Ausstellung

Clubsessel und Kinderbetten mit Schaukelstuhl

Eine Ausstellung in Potsdam zeigt alternatives, junges Design

Noch genau erinnern wir uns an diesen Tag in den Neunzigern, als Design in unseren Alltag einzog. Alle wollten damals diese hochglänzende Spinne, die aussah wie eine abgekupferte Skulptur von Louise Bourgeois, entsprechend werthaltig wurde sie in der Küche platziert. Der Designer hieß Philipp Stark, man feierte ihn wie einen Popstar. Die Spinne war eine Zitruspresse, mit der man einiges tun konnte, nur eben keine mediterranen Früchte ausdrücken.

Wie sieht Design heute aus, muss/soll es praktische Funktionen erfüllen, gibt es Grenzen zur Kunst? Da steht auf einem Sockel der pinkfarbene Hocker mit Stacheln, hinsetzen kann man sich kaum, es sei denn, man ist Fakir. Kreiert als hippes Clubmöbel von Torsten Nein, der möchte zeigen, dass man bei Rave immer in Bewegung ist, sich nur „sporadisch niederlässt“. „Acid House“ heißt sein Label. „Süße Beschwerde“ von Bea Seggering sind Schaumküsse, allerdings aus Beton. In ihrer seriellen Reihung sehen sie aus wie minimale Skulpturen.

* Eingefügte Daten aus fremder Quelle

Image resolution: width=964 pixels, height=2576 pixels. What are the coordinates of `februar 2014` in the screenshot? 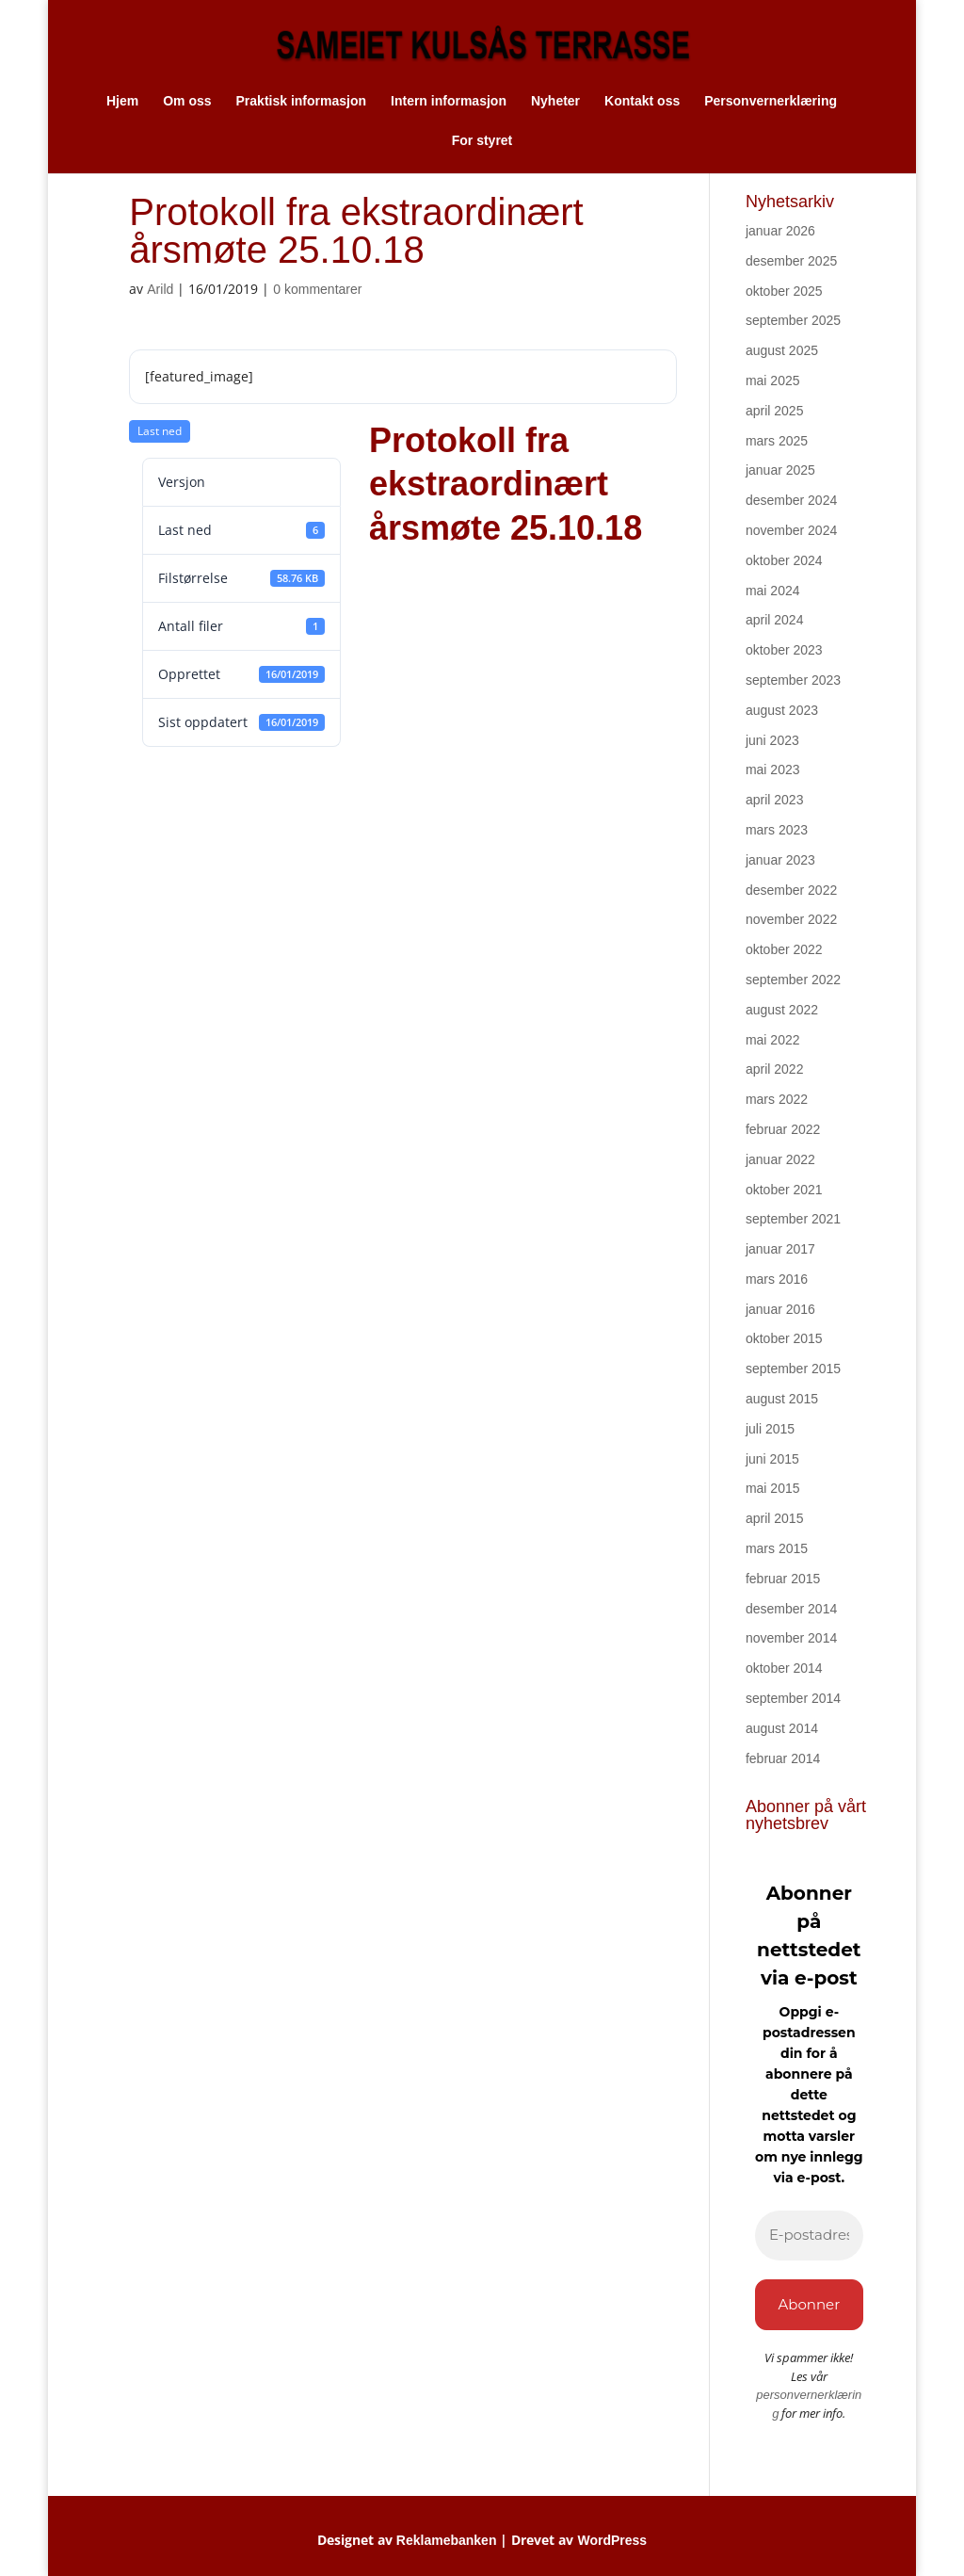 It's located at (783, 1758).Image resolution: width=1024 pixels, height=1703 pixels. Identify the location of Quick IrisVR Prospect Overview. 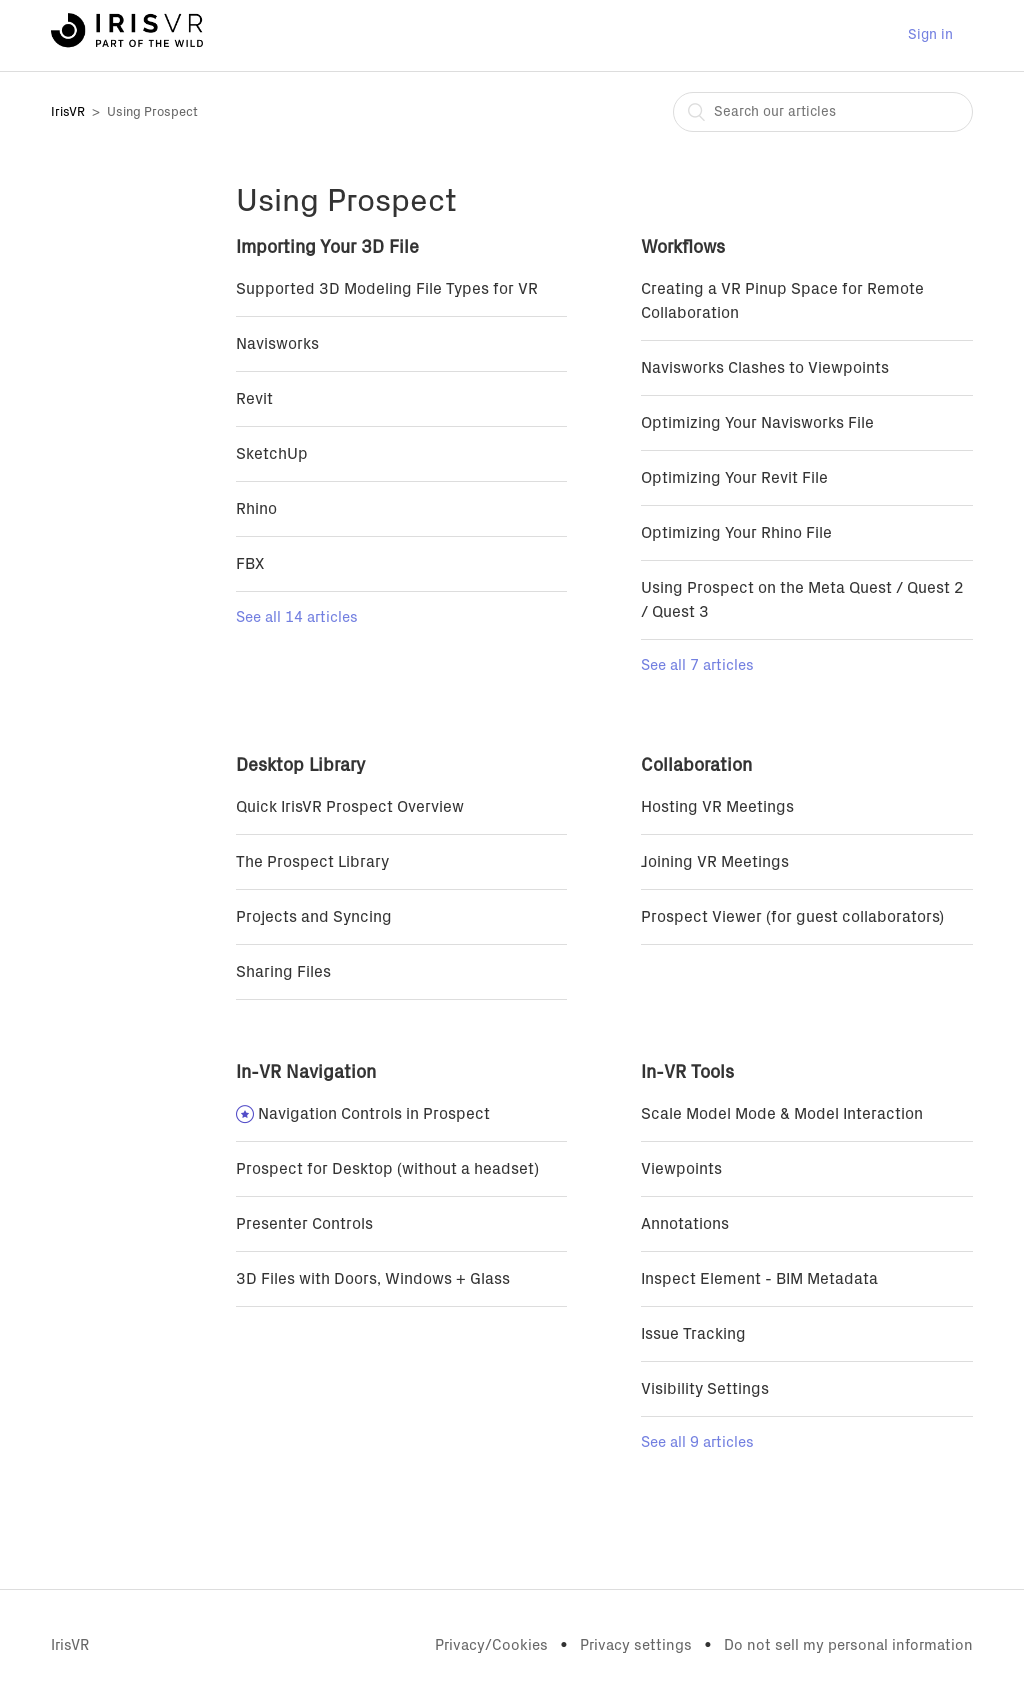
(350, 807).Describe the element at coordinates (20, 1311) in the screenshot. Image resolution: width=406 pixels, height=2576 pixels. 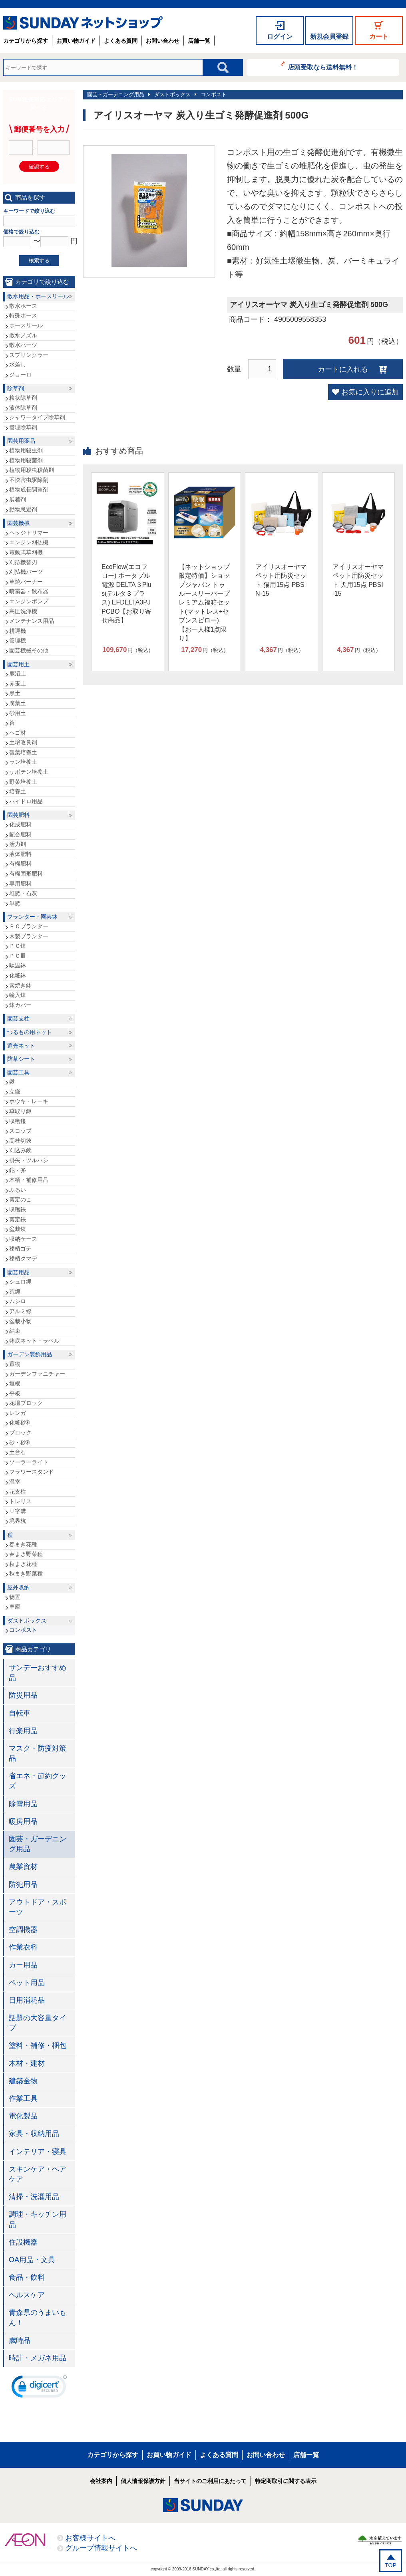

Um diese Fragen und Themen kreist „Geblüt“, die Designausstellung in der Villa Schöningen. Wenn man so will, ist es eine Jubiläumsschau: Im Mittelpunkt stehen 33 Design-Absolventen der Fachhochschule Potsdam, die in den letzten 20 Jahren ihren Abschluss gemacht haben. Parallel dazu eröffnen heute die „Designtage Brandenburg“. Es gibt eine Diskussion zum „Open design“. So erhält man einen Überblick über „made in Potsdam“, schließlich will man sich abgrenzen von der nahen Hauptstadt.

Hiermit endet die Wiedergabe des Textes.